Stephen M. Silverman
May 08, 2003 11:20 AM

A Missouri housewife has slapped Christian musician and former “Entertainment Tonight” talking head John Tesh with a federal copyright-infringement lawsuit, charging that he took a 9/11 tribute that she wrote and included it on his Christmas album last year — without giving her credit, reports the Smoking Gun Web site.

Stacey Randall, 29, asserts in a lawsuit filed earlier this month that Tesh, 56, did not seek permission to use her poem, titled “Met in the Stairwell,” on his album “Christmas Worship.” His version, slightly abridged and called “God in the Stairwell,” runs nearly three minutes and is spoken with what the Smoking Gun terms “creepy haunted house organ” music.
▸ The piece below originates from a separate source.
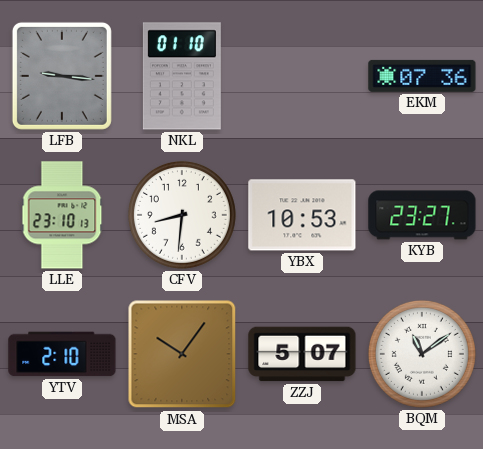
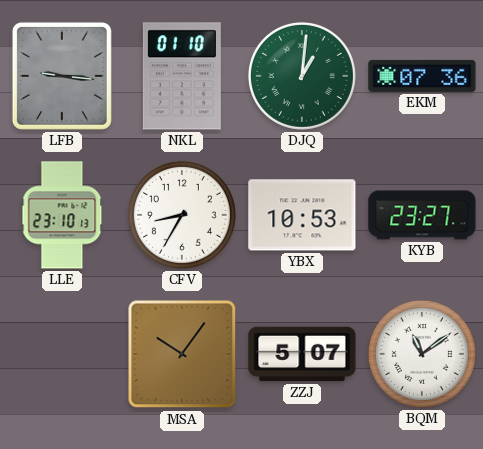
DJQ: none -> 1:01
CFV: 8:31 -> 8:35
YTV: 2:10 -> none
“A few days after September 11, I was in bed, unable to sleep. I had a vision of the Lord in the stairwell of the World Trade Center, coming forward to comfort people,” Randall, now pregnant with her third child, tells the Smoking Gun, adding that it took her all of seven minutes to compose the work, which she then posted on her family’s Web site — and copyrighted.

“The next morning,” she explains, she “sent e-mails out to a few family members. Within a month or so, the poem had spread around the world.”

As it ricocheted around the globe, Randall’s poem — which she copyrighted in January 2002 — was often printed without her name attached, just attributed to “Anonymous.”

Tesh has claimed in an interview that the poem came to his attention thanks to his wife, Connie Sellecca, who “suggested that I read it during one of my concerts. So one night, I started reading it from stage while I was playing piano, and it was a very emotional thing. The reaction from the audience was incredible, so I just kept playing it night after night.”

Randall’s attorney, David Moser, tells the Smoking Gun that Tesh offered some royalties to Randall, but he declined to pay her a $5,000 licensing fee (considered a paltry sum).

The Smoking Gun also notes that Tesh’s CD and DVD (which also contain Randall’s reputed words) have been copyrighted by Garden City Music, Tesh’s music publishing arm. (Tesh grew up in Garden City, a Long Island, N.Y., suburb.)

Randall seeks unspecified damages and wants Tesh to cease and desist the distribution of any works containing her poem.